I was recently given this amplifier, an Optimation PA-250AC, and I would like to know if any of you all know anything about it. As far as I can tell, it is NOS, or near NOS. It even came in its original shipping box! I also have all the tubes for it and the manual. First of all, this thing is a monster and weighs in somewhere around 90 pounds. According to the manual, it is a lab-grade audio amplifier, capable of delivering 250 watts at 0.01% THD! At reduced power, the frequency response is 5 to 100,000 Hz. It takes 8 EL34/6CA7s on the output stage. It also has 3 impedance outputs, 3.75, 15, and 60 ohms. It's also capable of delivering a constant-current or constant-voltage output, and the meter can measure the output voltage, output current, or the plate current of each individual output tube. It uses both negative and positive feedback to keep distortion to a minimum, and even has overload protection. Overall, it sounds like a pretty amazing amp. Also, the front panel is hinged so you can easily access the circuitry. I know tube amplifiers pretty well, but this thing is far more advanced than anything I'm familiar with.

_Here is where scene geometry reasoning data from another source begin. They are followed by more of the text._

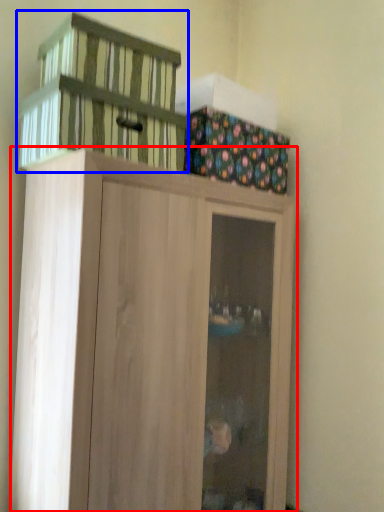 Question: Which of the following is the closest to the observer, cupboard (highlighted by a red box) or basket (highlighted by a blue box)?

Choices:
 (A) cupboard
 (B) basket

Answer: (A) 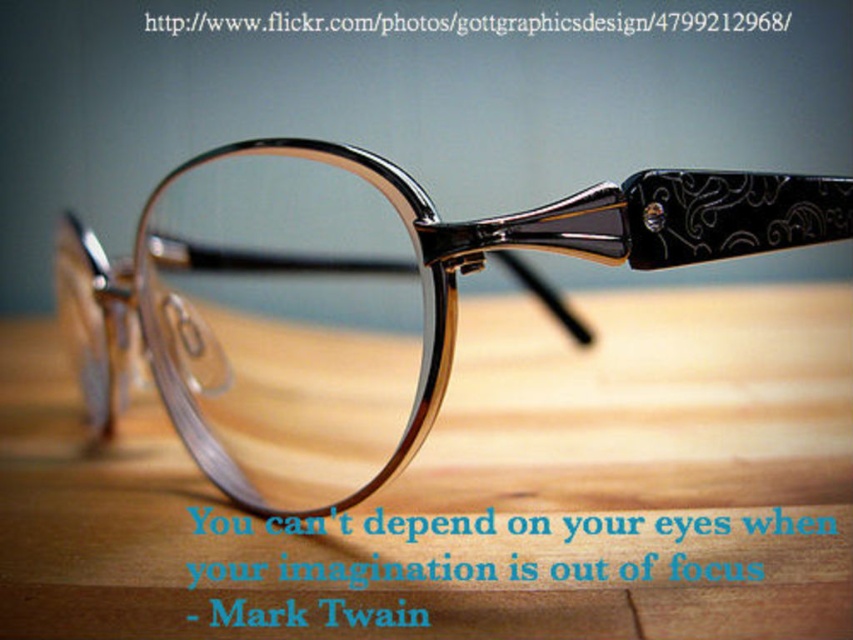 Question: Can you confirm if wooden table at center is positioned to the left of matte black glasses at center?

Choices:
 (A) yes
 (B) no

Answer: (B)

Question: Which point appears farthest from the camera in this image?

Choices:
 (A) (511, 243)
 (B) (479, 337)

Answer: (B)

Question: Which point is closer to the camera?

Choices:
 (A) wooden table at center
 (B) matte black glasses at center

Answer: (A)

Question: In this image, where is wooden table at center located relative to matte black glasses at center?

Choices:
 (A) left
 (B) right

Answer: (B)

Question: Does wooden table at center come in front of matte black glasses at center?

Choices:
 (A) no
 (B) yes

Answer: (B)

Question: Among these objects, which one is nearest to the camera?

Choices:
 (A) matte black glasses at center
 (B) wooden table at center

Answer: (B) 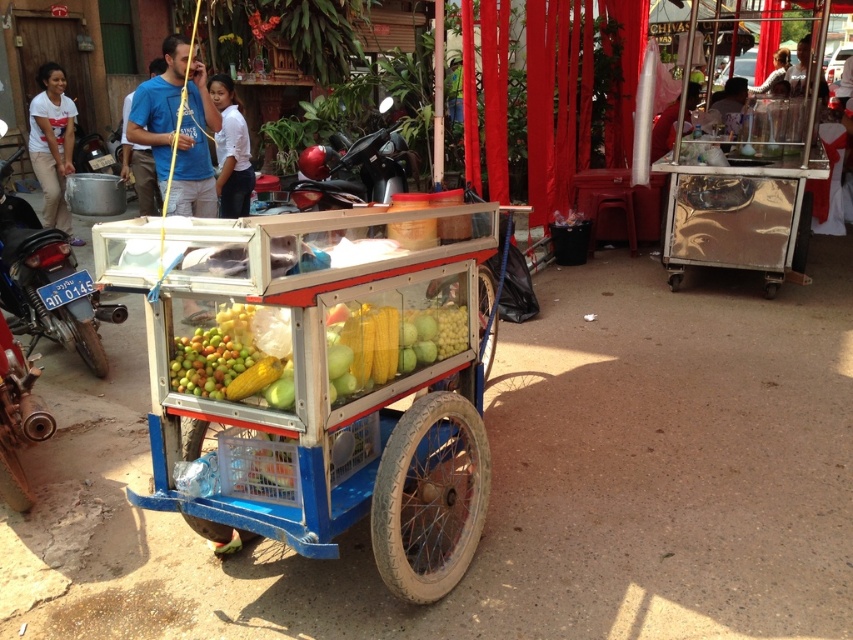 You are standing at the back of the fruit cart and want to reach a point that is behind the cart. Which of the two points, point (418, 177) or point (54, 179), is closer to the back of the cart?

Point (54, 179) is closer to the back of the cart because it is behind point (418, 177).

You are a delivery person who needs to park your shiny black motorcycle at center near the fruit cart. However, there is a white cotton shirt at upper left hanging above the parking spot. Is there enough space to park the motorcycle without touching the shirt?

The shiny black motorcycle at center is positioned under the white cotton shirt at upper left, so there is enough vertical space to park the motorcycle without touching the shirt.

Where is the shiny black motorcycle at center located in the image?

Result: The shiny black motorcycle at center is located at point coordinates of (352, 172). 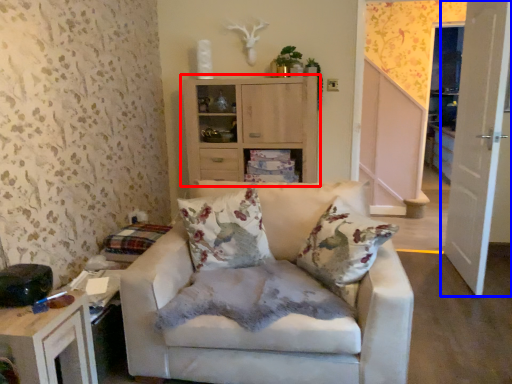 Question: Which point is closer to the camera, cabinetry (highlighted by a red box) or door (highlighted by a blue box)?

Choices:
 (A) cabinetry
 (B) door

Answer: (B) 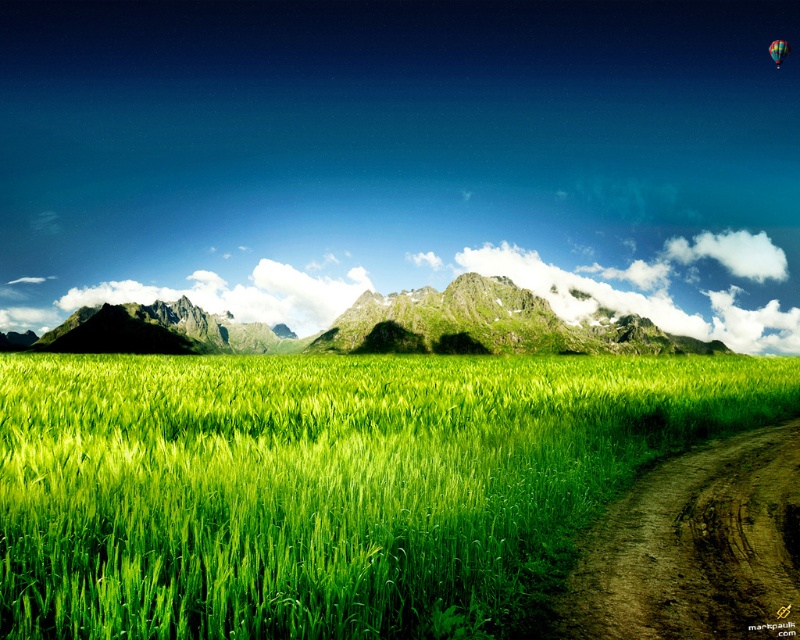 You are standing at the edge of the green grassy wheat field at center and want to walk towards the green grassy mountain at center. Which direction should you walk to get closer to the mountain?

You should walk away from the green grassy wheat field at center towards the direction of the green grassy mountain at center since the wheat field is closer to you than the mountain.

You are an observer standing on the dirt path in the lower right corner. You see the green grassy mountain at center and the multicolored fabric balloon at upper right. Which object appears larger in the scene?

The green grassy mountain at center appears larger than the multicolored fabric balloon at upper right because it is bigger in size according to the description. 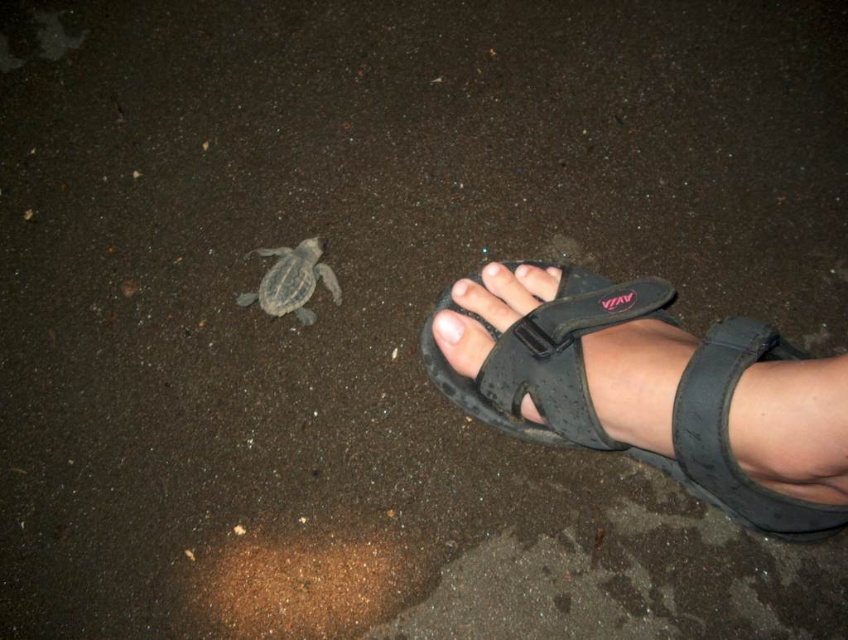 You are a small animal trying to cross a path. You see a pale skin toe at center and a matte black toe at center nearby. Which direction should you move to get away from both toes?

The pale skin toe at center and matte black toe at center are 2.82 inches apart from each other. To get away from both, move in a direction perpendicular to the line connecting them, such as diagonally away from the toes.

You are a photographer trying to capture the turtle in the scene. You notice the black synthetic sandal at lower right and the pale skin toe at center. Which object is closer to the camera?

The black synthetic sandal at lower right is closer to the camera because it is in front of the pale skin toe at center. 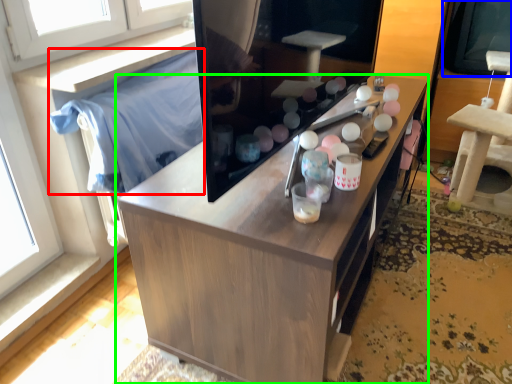 Question: Which is nearer to the cloth (highlighted by a red box)? window screen (highlighted by a blue box) or cabinetry (highlighted by a green box).

Choices:
 (A) window screen
 (B) cabinetry

Answer: (B) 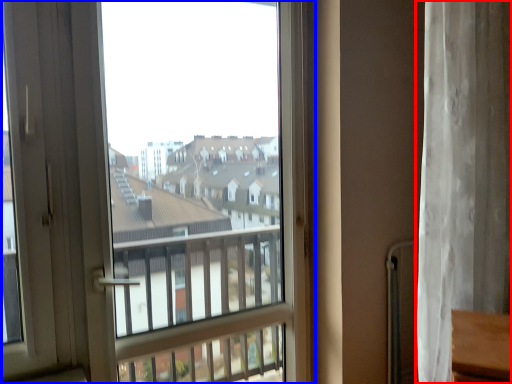 Question: Which object appears closest to the camera in this image, curtain (highlighted by a red box) or window (highlighted by a blue box)?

I've included a few pictures of this beast that I took before I installed the power tubes and played with it. First of all, it sounds incredible! It goes down to 5 Hz with ease, and it has power to spare.

If any of you know anything about this monster, or have had any experience with one or something like it, please let me know! Apparently it's pretty rare, since I couldn't really find anything about it on ol' Google, but just because something is rare doesn't mean it's worth anything.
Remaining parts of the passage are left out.